In 1556, a printing press left Portugal on a ship. A new religious order called the Society of Jesus , or Jesuits, wanted to use this hot new technology — just over a century old — to spread Christianity in the East. This press was meant for Abyssinia (Ethiopia), but the winds took it round Africa and up to India, where it docked in Goa.
It was getting ready to sail again, when it was learned that the Abyssinian emperor no longer wanted it. Francis Xavier, one of the Jesuits’s founders, had established a strong presence in Goa. So, when this news came, the Jesuits quickly set up the press.
Printing using carved surfaces may have existed in India before this, but this press produced the first Indian books using movable type. This was in Roman script, but attempts were made to cast types in Indian scripts, first Tamil and then Devanagari. The earliest texts were religious, but in 1563, the press printed a book whose title translates as Colloquies on the Simples and Drugs of India (1563).

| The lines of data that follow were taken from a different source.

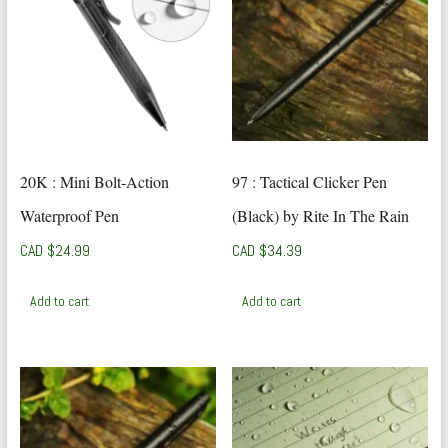
20K : Mini Bolt-Action
97 : Tactical Clicker Pen
Waterproof Pen
(Black) by Rite In The Rain
CAD $
24.99
CAD $
34.39
Add to cart
Add to cart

Written by physician and naturalist Garcia da Orta in the form of dialogues with a fictional friend named Ruano, it describes the useful plants of India. Through the conversations, which include visits to patients, a fascinating picture emerges of the trading world of India and the Arabian Sea. Travellers’ tales at that time tended to the fantastic, probably to make any merchandise they were selling seem more valuable.
Garcia’s observations are sober and generally accurate, with him a.